# Activity
Read each of the lines below and tally those with "Prezenty"; the tally is the whole answer.

# Records for the task
--- --- ---
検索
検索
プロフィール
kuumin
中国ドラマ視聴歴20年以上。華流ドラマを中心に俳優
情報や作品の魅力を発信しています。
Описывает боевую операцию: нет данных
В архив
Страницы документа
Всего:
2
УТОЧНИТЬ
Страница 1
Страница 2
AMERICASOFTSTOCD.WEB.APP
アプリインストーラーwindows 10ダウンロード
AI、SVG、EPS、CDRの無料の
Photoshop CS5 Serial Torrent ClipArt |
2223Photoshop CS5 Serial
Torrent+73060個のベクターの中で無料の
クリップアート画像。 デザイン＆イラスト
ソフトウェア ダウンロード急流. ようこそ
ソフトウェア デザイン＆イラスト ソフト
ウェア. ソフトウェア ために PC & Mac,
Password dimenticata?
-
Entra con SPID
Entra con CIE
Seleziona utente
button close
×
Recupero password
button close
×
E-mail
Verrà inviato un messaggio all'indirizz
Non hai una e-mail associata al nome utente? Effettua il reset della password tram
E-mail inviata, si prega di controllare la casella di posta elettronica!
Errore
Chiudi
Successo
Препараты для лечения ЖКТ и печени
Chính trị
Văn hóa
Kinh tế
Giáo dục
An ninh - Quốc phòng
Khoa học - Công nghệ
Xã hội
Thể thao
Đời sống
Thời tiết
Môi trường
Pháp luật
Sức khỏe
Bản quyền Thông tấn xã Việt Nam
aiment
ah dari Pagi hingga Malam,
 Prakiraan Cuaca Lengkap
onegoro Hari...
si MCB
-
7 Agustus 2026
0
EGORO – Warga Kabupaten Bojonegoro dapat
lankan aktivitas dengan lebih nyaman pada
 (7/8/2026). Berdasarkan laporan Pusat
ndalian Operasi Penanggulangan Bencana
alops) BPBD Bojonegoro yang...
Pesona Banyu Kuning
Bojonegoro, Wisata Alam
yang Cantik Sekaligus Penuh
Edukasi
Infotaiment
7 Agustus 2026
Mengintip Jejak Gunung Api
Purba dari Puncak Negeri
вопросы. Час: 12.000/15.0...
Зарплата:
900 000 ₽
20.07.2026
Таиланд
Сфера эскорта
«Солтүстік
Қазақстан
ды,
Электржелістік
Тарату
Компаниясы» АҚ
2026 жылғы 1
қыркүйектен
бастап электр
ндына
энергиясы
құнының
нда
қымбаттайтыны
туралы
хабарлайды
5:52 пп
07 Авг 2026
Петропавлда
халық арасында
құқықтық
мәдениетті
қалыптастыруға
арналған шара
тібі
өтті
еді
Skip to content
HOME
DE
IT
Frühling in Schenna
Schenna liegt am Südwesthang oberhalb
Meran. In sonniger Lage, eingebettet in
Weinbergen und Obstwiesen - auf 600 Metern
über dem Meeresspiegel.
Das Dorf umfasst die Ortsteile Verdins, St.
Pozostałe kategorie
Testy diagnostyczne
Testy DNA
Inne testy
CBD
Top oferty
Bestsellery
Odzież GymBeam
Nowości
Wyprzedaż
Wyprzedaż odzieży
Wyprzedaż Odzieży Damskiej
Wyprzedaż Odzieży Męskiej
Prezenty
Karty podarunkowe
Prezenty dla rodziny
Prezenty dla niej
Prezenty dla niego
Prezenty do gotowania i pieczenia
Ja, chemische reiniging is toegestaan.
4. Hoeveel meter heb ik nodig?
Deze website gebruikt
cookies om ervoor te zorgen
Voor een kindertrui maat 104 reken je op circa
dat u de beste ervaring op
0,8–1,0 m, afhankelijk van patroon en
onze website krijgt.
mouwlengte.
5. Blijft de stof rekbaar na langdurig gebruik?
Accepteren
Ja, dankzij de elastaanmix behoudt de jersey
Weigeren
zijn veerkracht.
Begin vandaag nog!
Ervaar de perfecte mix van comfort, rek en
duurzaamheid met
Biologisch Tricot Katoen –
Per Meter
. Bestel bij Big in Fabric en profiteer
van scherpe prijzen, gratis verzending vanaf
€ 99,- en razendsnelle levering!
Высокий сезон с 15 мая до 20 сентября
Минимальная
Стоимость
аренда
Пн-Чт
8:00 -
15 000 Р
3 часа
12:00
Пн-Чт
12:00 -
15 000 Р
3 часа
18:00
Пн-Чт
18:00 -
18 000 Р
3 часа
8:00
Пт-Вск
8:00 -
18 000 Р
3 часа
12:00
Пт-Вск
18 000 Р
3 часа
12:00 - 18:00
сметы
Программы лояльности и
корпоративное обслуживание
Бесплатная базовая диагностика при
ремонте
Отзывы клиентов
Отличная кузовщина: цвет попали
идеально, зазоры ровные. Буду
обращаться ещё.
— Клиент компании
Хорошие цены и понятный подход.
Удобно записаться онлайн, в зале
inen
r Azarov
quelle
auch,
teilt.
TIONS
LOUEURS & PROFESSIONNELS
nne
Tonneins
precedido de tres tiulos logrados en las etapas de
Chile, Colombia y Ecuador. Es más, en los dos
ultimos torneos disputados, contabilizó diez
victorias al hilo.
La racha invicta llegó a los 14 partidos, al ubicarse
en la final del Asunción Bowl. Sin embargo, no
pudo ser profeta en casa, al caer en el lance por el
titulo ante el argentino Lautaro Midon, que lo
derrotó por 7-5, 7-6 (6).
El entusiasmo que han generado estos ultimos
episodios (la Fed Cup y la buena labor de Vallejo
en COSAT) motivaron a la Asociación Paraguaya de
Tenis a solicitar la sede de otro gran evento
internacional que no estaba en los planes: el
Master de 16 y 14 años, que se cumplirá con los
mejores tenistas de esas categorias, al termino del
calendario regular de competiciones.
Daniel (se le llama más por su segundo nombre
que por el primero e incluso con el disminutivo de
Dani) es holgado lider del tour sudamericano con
--- --- ---
# Answer below
5